--- Work to complete ---
Locate the line that contains "Maldives travel tips & new resort listings" in the data that follows. Copy it and every subsequent line to the end, exactly, excluding pictures.

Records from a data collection

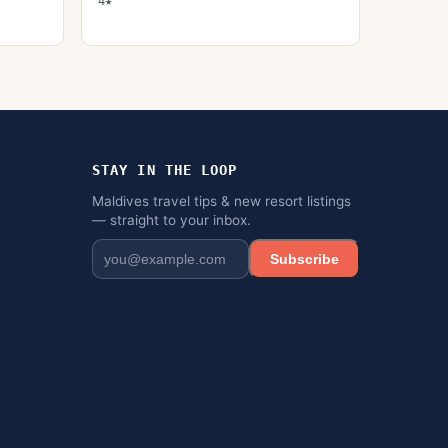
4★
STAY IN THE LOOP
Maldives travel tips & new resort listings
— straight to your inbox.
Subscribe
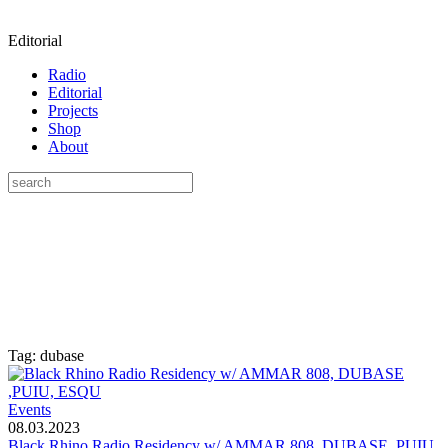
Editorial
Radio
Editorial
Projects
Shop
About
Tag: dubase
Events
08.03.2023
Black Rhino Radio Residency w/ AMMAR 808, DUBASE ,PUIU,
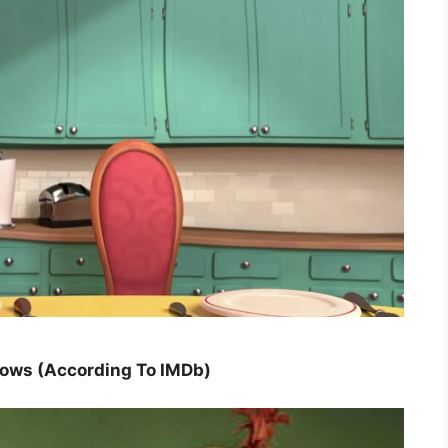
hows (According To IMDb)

--- Task output ---
Maldives travel tips & new resort listings
— straight to your inbox.
Subscribe
Editorial
Radio
Editorial
Projects
Shop
About
Tag: dubase
Events
08.03.2023
Black Rhino Radio Residency w/ AMMAR 808, DUBASE ,PUIU,
hows (According To IMDb)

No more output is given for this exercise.